Up to Seven Years for Poetry


Up to Seven Years for Poetry
A penitential center in Moscow.  Senate of Russian Federation, Flickr.

On December 28, Russian poets Artem Kamardin and Yegor Shtovba have been handed prison sentences for their anti-war poems, with Kamardin receiving seven years and Shtovba receiving five years and six months in a penal colony. Another poet involved in the case, Nikolay Dayneko, received a four-year prison sentence earlier.

The Moscow court found the poets guilty of "group incitement of hostility" toward members of the armed formations of the self-proclaimed separatist republics of the LPR and DPR, as well as calls for activities against the security of the state. The charges stemmed from the poets reading anti-war poems in Moscow's city center during the September 2022 Mayakovsliye Chteniya (Mayakovsky poetry readings), a traditional cultural event where poets gather at the monument to Vladimir Mayakovsky to read poems publicly.

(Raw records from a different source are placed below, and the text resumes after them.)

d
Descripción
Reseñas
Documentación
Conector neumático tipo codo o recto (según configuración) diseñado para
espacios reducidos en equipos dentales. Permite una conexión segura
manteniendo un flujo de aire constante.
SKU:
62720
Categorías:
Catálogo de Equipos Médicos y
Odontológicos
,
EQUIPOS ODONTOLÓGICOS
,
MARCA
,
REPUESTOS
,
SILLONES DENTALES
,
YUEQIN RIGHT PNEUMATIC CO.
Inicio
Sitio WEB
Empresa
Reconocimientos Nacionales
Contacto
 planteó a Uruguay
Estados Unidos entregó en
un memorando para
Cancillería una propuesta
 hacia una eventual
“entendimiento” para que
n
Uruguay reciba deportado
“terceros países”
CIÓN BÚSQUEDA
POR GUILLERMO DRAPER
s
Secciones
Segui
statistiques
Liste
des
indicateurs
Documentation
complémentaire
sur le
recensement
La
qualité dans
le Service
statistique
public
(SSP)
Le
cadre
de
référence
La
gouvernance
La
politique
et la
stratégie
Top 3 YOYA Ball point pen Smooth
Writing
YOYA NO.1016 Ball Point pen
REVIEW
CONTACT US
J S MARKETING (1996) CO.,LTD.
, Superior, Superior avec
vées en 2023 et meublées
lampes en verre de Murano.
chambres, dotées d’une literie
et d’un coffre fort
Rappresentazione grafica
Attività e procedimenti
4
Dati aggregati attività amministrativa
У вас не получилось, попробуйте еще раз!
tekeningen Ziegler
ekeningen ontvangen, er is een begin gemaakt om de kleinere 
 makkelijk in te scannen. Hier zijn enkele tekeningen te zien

During the September 2022 event, the poets responded to the Russian invasion of Ukraine by organizing "anti-mobilization" public readings. Kamardin referred to Russia-friendly Ukrainian separatists as "terrorists" and expressed his views on the annexation of Ukrainian territories in a poem, saying, "Slava Kievskoy Rusy, Novorossiya Sosi" ("The glory of Kievan Rus is Novorossiya, suck it!").

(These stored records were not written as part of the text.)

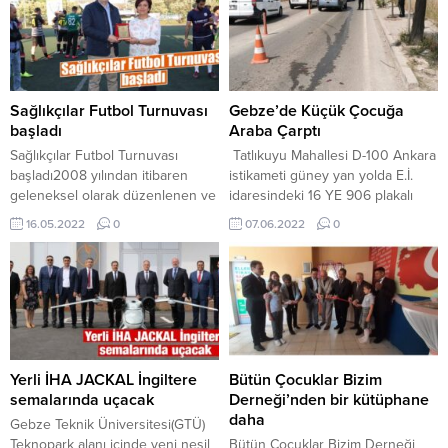
Emir ile ilgili alınan kararlar
şoförü Turan Karslı (55), bir
aşağıya çıkarılmıştır. Türkiye hem
süredir ayrı yaşadığı eşi Güler
coğrafi konumu hem de
Karslı’nın evine geldi. Evde çift
bulunduğu bölgede yaşanan
arasında henüz öğrenilemeyen
krizler nedeniyle göç
bir nedenden dolayı başlayan
hareketliliğinden en çok etkilenen
tartışmanın kavgaya dönüşmesi
Sağlıkçılar Futbol Turnuvası
Gebze’de Küçük Çocuğa
ülkelerin başında bulunmaktadır.
sonucu Turan Karslı, üzerindeki...
başladı
Araba Çarptı
Ülkemiz Suriye, Afganistan ve
Sağlıkçılar Futbol Turnuvası
Tatlıkuyu Mahallesi D-100 Ankara
Afrika ülkeleri başta olmak
başladı2008 yılından itibaren
istikameti güney yan yolda E.İ.
üzere...
geleneksel olarak düzenlenen ve
idaresindeki 16 YE 906 plakalı
yoğun katılımın sağlandığı
hafif ticari araç, yolun karşısına
16.05.2022
0
07.06.2022
0
Sağlıkçılar Futbol Turnuvası’nın
geçmek isteyen B.G’ye (8) çarptı.
13.’sü başladı.
Yaralanan çocuk, sağlık
ekiplerinin müdahalesinin
ardından Fatih Devlet
Hastanesine kaldırıldı. Çocuğun
bir süre önce Tatlıkuyu Vadisi
sosyal tesislerinde ailesinin
yanından kaybolduğu, bulunması
Yerli İHA JACKAL İngiltere
Bütün Çocuklar Bizim
için polise ihbarda bulunulduğu...
semalarında uçacak
Derneği’nden bir kütüphane
daha
Gebze Teknik Üniversitesi(GTÜ)
Teknopark alanı içinde yeni nesil
Bütün Çocuklar Bizim Derneği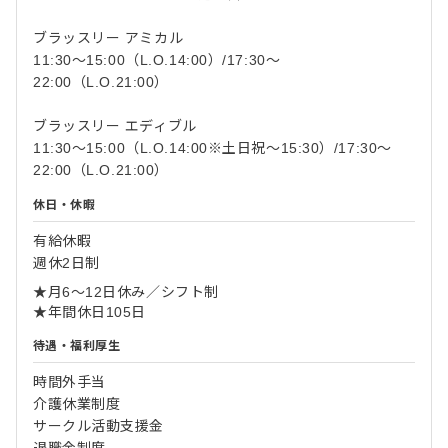
ブラッスリー アミカル
11:30〜15:00（L.O.14:00）/17:30〜
22:00（L.O.21:00）
ブラッスリー エディブル
11:30〜15:00（L.O.14:00※土日祝〜15:30）/17:30〜
22:00（L.O.21:00）
休日・休暇
有給休暇
週休2日制
★月6～12日休み／シフト制
★年間休日105日
待遇・福利厚生
時間外手当
介護休業制度
サークル活動支援金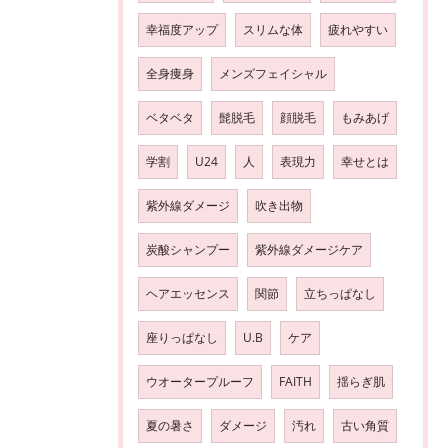
幸福度アップ
スリムな体
疲れやすい
全身痩身
メンズフェイシャル
ベタベタ
髭脱毛
顔脱毛
もみあげ
学割
U24
人
表現力
幸せとは
紫外線ダメージ
吹き出物
炭酸シャンプー
紫外線ダメージケア
ヘアエッセンス
関節
立ちっぱなし
座りっぱなし
U.B
ケア
ウオータープルーフ
FAITH
揺らぎ肌
夏の暑さ
ダメージ
汚れ
古い角質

Following the event, Kamardin was searched, and he reported police officers sexually assaulting him. Kamardin's girlfriend, Alexandra Popova, also reported torture, stating that security forces stuck stickers to her face with superglue, tried to seal her mouth, pulled out her hair, kicked her, and threatened rape. Then Kamardin was sent to a pre-trial detention center, along with Daineko and Shtovba, who repeated the reading lines from Kamardin's poem, according to investigators.

In court, Kamardin requested a suspended sentence, arguing that judging art is unacceptable as artistic statements can be interpreted in various ways. He emphasized that he had no intention of humiliating or insulting anyone and disclosed being diagnosed with "generalized anxiety disorder," asserting that his physical and mental health would not withstand a long prison sentence.

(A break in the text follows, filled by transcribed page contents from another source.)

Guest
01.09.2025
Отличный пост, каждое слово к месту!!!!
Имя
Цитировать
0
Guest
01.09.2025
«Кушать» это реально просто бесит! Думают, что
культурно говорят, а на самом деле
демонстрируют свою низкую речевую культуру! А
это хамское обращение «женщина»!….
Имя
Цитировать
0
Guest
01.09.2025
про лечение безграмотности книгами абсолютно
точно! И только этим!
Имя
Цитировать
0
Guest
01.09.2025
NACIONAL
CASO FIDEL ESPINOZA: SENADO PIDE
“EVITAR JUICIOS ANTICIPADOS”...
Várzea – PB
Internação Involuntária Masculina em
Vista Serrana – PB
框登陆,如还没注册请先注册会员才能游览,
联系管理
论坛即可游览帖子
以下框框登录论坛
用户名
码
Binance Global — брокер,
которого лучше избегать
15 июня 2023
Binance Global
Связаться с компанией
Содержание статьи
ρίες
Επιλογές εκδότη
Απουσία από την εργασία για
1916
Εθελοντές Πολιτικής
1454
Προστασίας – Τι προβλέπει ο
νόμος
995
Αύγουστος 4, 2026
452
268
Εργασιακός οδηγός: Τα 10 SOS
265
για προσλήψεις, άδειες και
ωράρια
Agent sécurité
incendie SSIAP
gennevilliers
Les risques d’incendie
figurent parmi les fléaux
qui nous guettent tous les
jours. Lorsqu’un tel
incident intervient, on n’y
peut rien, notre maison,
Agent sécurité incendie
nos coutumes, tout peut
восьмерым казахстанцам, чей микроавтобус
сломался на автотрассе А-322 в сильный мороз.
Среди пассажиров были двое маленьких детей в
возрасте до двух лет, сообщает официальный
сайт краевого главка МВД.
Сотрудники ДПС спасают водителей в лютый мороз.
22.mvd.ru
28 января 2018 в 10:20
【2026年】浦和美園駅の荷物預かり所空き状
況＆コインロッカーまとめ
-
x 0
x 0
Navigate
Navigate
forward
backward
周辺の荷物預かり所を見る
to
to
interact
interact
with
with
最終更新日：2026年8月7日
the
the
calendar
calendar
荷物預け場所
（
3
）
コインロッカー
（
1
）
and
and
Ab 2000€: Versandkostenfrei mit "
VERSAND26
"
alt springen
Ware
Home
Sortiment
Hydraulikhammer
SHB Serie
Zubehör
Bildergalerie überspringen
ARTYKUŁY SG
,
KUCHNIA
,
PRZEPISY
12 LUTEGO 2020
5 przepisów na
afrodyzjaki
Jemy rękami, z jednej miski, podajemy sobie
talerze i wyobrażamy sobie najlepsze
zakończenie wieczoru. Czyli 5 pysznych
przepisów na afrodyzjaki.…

Shtovba, addressing the court, highlighted the lack of evidence connecting him to Kamardin or Daineko before their arrest. He asserted that he was unfamiliar with the other defendants, making it impossible for them to declare poems jointly. This case is one among many in Russia where participants in anti-war public actions receive lengthy prison sentences.

For instance, artist and former Bumaga employee Sasha Skochilenko was convicted of spreading "fakes" about the Russian army by placing price tags in a Perekrestok store with data about those being killed and bombed in Ukraine. According to the human rights project OVD-Info, nearly 800 people in Russia face criminal prosecution for their anti-war stance.